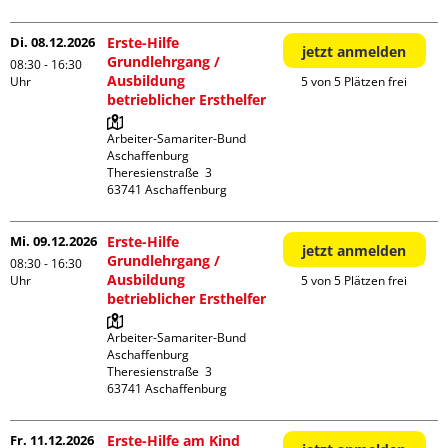
Di. 08.12.2026
Erste-Hilfe
jetzt anmelden
Grundlehrgang /
08:30 - 16:30
Ausbildung
Uhr
5 von 5 Plätzen frei
betrieblicher Ersthelfer
Arbeiter-Samariter-Bund 
Aschaffenburg

Theresienstraße  3

Mi. 09.12.2026
Erste-Hilfe
jetzt anmelden
Grundlehrgang /
08:30 - 16:30
Ausbildung
Uhr
5 von 5 Plätzen frei
betrieblicher Ersthelfer
Arbeiter-Samariter-Bund 
Aschaffenburg

Theresienstraße  3

Fr. 11.12.2026
Erste-Hilfe am Kind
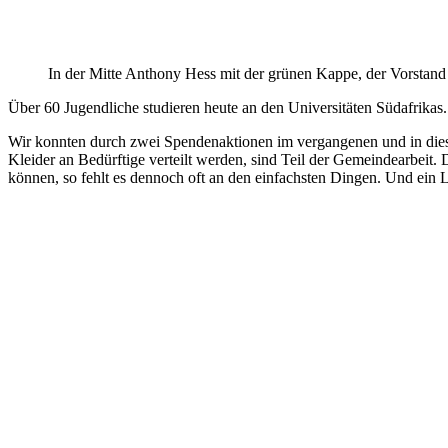
In der Mitte Anthony Hess mit der grünen Kappe, der Vorstand
Über 60 Jugendliche studieren heute an den Universitäten Südafrikas
Wir konnten durch zwei Spendenaktionen im vergangenen und in diese
Kleider an Bedürftige verteilt werden, sind Teil der Gemeindearbeit
können, so fehlt es dennoch oft an den einfachsten Dingen. Und ein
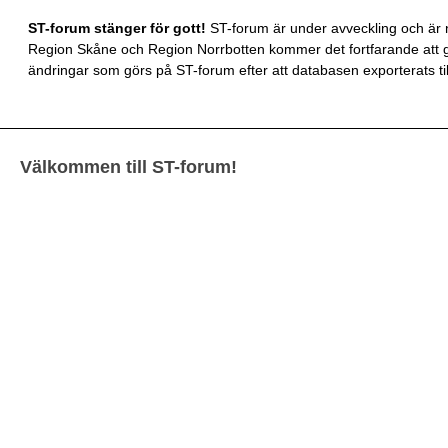
ST-forum stänger för gott!
ST-forum är under avveckling och är n
Region Skåne och Region Norrbotten kommer det fortfarande att gå
ändringar som görs på ST-forum efter att databasen exporterats till
Välkommen till ST-forum!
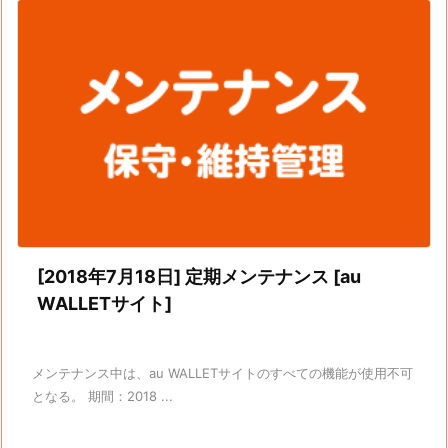
[2018年7月18日] 定期メンテナンス [au
WALLETサイト]
メンテナンス中は、au WALLETサイトのすべての機能が使用不可
となる。 期間：2018 ...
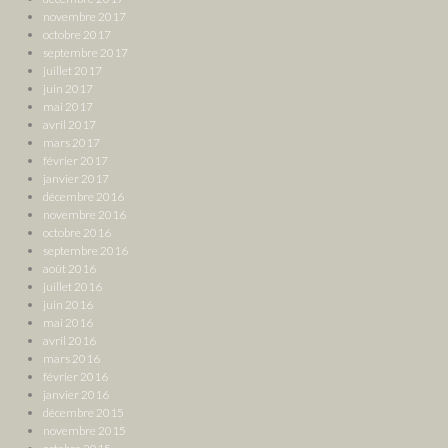
novembre 2017
octobre 2017
septembre 2017
juillet 2017
juin 2017
mai 2017
avril 2017
mars 2017
février 2017
janvier 2017
décembre 2016
novembre 2016
octobre 2016
septembre 2016
août 2016
juillet 2016
juin 2016
mai 2016
avril 2016
mars 2016
février 2016
janvier 2016
décembre 2015
novembre 2015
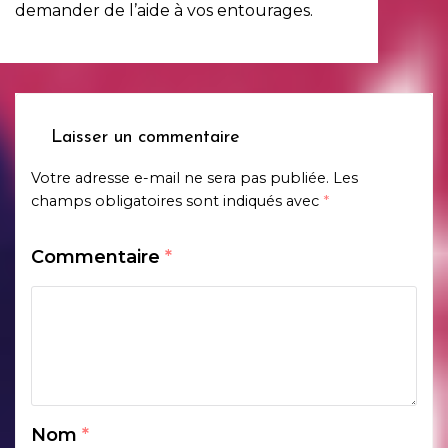
demander de l’aide à vos entourages.
Laisser un commentaire
Votre adresse e-mail ne sera pas publiée.
Les
champs obligatoires sont indiqués avec
*
Commentaire
*
Nom
*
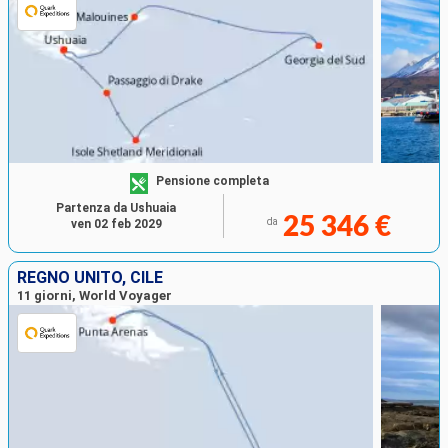
Pensione completa
Partenza da Ushuaia
25 346 €
da
ven 02 feb 2029
REGNO UNITO, CILE
11 giorni, World Voyager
:::::
### Work to complete
The records above must be output exactly, except for their pictures.

### Answer below
Di. 08.12.2026
Erste-Hilfe
jetzt anmelden
Grundlehrgang /
08:30 - 16:30
Ausbildung
Uhr
5 von 5 Plätzen frei
betrieblicher Ersthelfer
Arbeiter-Samariter-Bund 
Aschaffenburg

Theresienstraße  3

Mi. 09.12.2026
Erste-Hilfe
jetzt anmelden
Grundlehrgang /
08:30 - 16:30
Ausbildung
Uhr
5 von 5 Plätzen frei
betrieblicher Ersthelfer
Arbeiter-Samariter-Bund 
Aschaffenburg

Theresienstraße  3

Fr. 11.12.2026
Erste-Hilfe am Kind
In der Mitte Anthony Hess mit der grünen Kappe, der Vorstand
Über 60 Jugendliche studieren heute an den Universitäten Südafrikas
Wir konnten durch zwei Spendenaktionen im vergangenen und in diese
Kleider an Bedürftige verteilt werden, sind Teil der Gemeindearbeit
können, so fehlt es dennoch oft an den einfachsten Dingen. Und ein
ST-forum stänger för gott!
ST-forum är under avveckling och är n
Region Skåne och Region Norrbotten kommer det fortfarande att gå
ändringar som görs på ST-forum efter att databasen exporterats till
Välkommen till ST-forum!
[2018年7月18日] 定期メンテナンス [au
WALLETサイト]
メンテナンス中は、au WALLETサイトのすべての機能が使用不可
となる。 期間：2018 ...
novembre 2017
octobre 2017
septembre 2017
juillet 2017
juin 2017
mai 2017
avril 2017
mars 2017
février 2017
janvier 2017
décembre 2016
novembre 2016
octobre 2016
septembre 2016
août 2016
juillet 2016
juin 2016
mai 2016
avril 2016
mars 2016
février 2016
janvier 2016
décembre 2015
novembre 2015
demander de l’aide à vos entourages.
Laisser un commentaire
Votre adresse e-mail ne sera pas publiée.
Les
champs obligatoires sont indiqués avec
*
Commentaire
*
Nom
*
Pensione completa
Partenza da Ushuaia
25 346 €
da
ven 02 feb 2029
REGNO UNITO, CILE
11 giorni, World Voyager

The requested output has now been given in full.